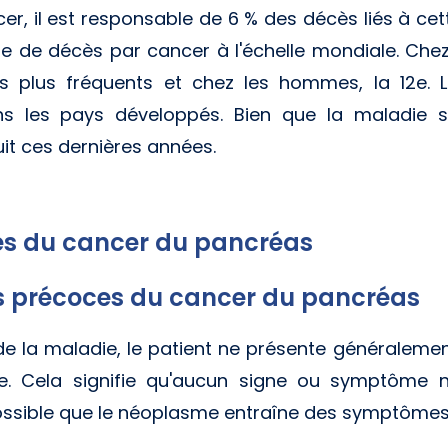
r, il est responsable de 6 % des décès liés à ce
se de décès par cancer à l'échelle mondiale. Chez
es plus fréquents et chez les hommes, la 12e. 
ns les pays développés. Bien que la maladie s
it ces dernières années.
nes du cancer du pancréas
 précoces du cancer du pancréas
de la maladie, le patient ne présente généralem
. Cela signifie qu'aucun signe ou symptôme n
possible que le néoplasme entraîne des symptômes 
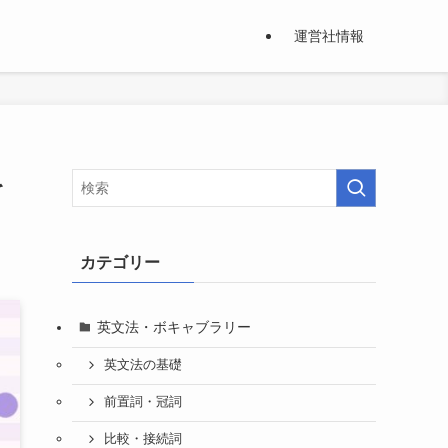
運営社情報
を
カテゴリー
英文法・ボキャブラリー
英文法の基礎
前置詞・冠詞
比較・接続詞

- TO DO:
Above are the entries; write them out again exactly, omitting the pictures.

- ANSWER FOR THE TASK:
r, il est responsable de 6 % des décès liés à ce
se de décès par cancer à l'échelle mondiale. Chez
es plus fréquents et chez les hommes, la 12e. 
ns les pays développés. Bien que la maladie s
it ces dernières années.
nes du cancer du pancréas
 précoces du cancer du pancréas
de la maladie, le patient ne présente généralem
. Cela signifie qu'aucun signe ou symptôme n
possible que le néoplasme entraîne des symptômes 
運営社情報
を
カテゴリー
英文法・ボキャブラリー
英文法の基礎
前置詞・冠詞
比較・接続詞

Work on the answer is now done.